After having been able to seem, by an ironic tweet Saturday morning, to recognize half-words a Ukrainian attack, the adviser to the Ukrainian presidency Mykhaïlo Podoliak later returned to a "Russian track". In his evening address, Ukrainian President Volodymyr Zelensky was content to say, referring to the annexed peninsula: "Unfortunately, it was cloudy in Crimea", not to mention the explosion. If Ukraine is behind the fire and explosion on the Crimean Bridge, the fact that such crucial infrastructure so far from the front could be damaged by Ukrainian forces would be a snub for Moscow.

The doubt remains, fueled by the Ukrainian statements themselves - Ukraine has no interest in giving Moscow a pretext to unleash its violence. A statement issued by the presidency attributed the explosion to an internal struggle between the FSB and the Russian army. "It should be noted that the truck that exploded, by all indications, entered the bridge from the Russian side. It is therefore in Russia that the answers must be sought," the statement said. The Russian Investigative Committee said it had established the identity of the owner of the truck bomb, a resident of the Krasnodar region in southern Russia, and that investigations were underway.

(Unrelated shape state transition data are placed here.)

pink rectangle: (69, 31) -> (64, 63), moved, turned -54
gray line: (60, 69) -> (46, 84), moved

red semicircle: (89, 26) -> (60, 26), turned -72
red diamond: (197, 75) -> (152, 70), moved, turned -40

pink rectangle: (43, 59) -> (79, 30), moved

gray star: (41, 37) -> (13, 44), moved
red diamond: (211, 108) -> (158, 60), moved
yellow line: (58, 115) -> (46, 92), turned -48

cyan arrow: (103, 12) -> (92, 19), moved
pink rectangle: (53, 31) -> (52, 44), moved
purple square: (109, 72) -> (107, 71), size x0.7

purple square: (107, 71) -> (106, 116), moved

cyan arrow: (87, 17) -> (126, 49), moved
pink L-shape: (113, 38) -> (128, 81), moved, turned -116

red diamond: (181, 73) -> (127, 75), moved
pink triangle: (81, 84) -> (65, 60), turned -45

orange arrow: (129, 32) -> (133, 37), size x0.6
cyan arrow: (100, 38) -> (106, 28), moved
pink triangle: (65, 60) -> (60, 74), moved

A sign of discontent in high places over the conduct of operations, Moscow announced on Saturday that it had appointed a new man at the head of its "special military operation" in Ukraine: General Sergei Surovikin, 55. He is a veteran of the civil war in Tajikistan in the 1990s, the second Chechnya war in the 2000s and the Russian intervention in Syria launched in 2015. Until then, he led the "South" group of forces in Ukraine, according to a Russian ministry report from July.

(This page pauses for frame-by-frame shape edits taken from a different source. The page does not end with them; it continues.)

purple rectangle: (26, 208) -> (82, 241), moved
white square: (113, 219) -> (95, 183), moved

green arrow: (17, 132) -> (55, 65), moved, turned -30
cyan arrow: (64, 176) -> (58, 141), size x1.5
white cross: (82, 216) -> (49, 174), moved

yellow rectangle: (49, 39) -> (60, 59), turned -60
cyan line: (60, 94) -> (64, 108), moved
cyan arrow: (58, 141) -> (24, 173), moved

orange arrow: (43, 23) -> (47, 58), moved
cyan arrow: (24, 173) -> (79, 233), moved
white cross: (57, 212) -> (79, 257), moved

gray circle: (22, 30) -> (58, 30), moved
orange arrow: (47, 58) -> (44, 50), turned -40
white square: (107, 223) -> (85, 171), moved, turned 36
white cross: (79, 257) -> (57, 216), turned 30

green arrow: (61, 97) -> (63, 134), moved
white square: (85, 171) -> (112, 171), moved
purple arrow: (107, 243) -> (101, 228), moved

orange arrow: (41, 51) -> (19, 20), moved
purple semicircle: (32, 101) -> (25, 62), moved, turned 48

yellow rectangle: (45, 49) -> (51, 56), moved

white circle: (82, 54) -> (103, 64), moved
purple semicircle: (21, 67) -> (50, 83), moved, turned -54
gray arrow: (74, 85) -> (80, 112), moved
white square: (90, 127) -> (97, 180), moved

This decision, which was, unusually, made public by Moscow, comes after a series of defeats suffered by the Russian army in Ukraine. Moscow's forces were driven out of most of the Kharkiv region in the northeast in early September, thanks to a Ukrainian counter-offensive that allowed kyiv to retake thousands of square kilometers of territory. Russian troops also lost 500 square kilometers of territory in the Kherson region, and abandoned Lyman, a strategic logistics node.

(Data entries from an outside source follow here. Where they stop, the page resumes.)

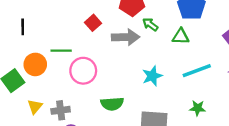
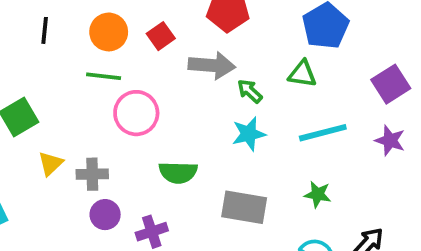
green arrow: (150, 24) -> (250, 91), moved
orange circle: (35, 64) -> (109, 32), moved

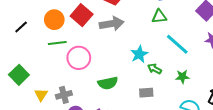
black line: (45, 30) -> (21, 27), turned 56
red square: (161, 36) -> (82, 15), size x1.5
green arrow: (250, 91) -> (155, 69), moved
cyan line: (323, 133) -> (177, 44), turned 70
gray rectangle: (244, 207) -> (146, 93), size x0.6

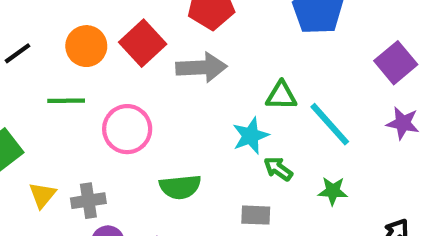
green triangle: (159, 17) -> (281, 96), moved
green line: (57, 43) -> (66, 101), moved

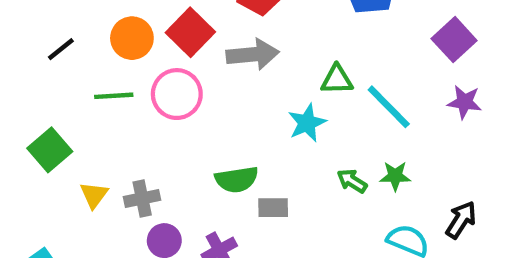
pink circle: (127, 129) -> (177, 94), moved
green arrow: (278, 169) -> (352, 181), moved
gray rectangle: (256, 215) -> (273, 208), moved

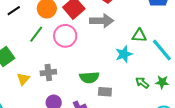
green line: (114, 96) -> (36, 34), turned -54
gray cross: (142, 198) -> (48, 72), moved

The Zaporizhia nuclear power plant, at the center of a standoff for months in southern Ukraine, which required its shutdown, has again lost its external power source due to bombardments. It relies on emergency generators, alerted Saturday the International Atomic Energy Agency (IAEA), whose mission is on site.

In addition, at least 17 people were killed on Sunday in bombardments on the city of Zaporizhia, located several tens of kilometers from the power plant, three days after previous strikes which had killed 17 people, we learned from a source. official. The strikes hit houses and multi-storey apartment buildings, he said. By Thursday, the city had already been targeted by seven missiles in the early hours of the morning, also killing 17 people.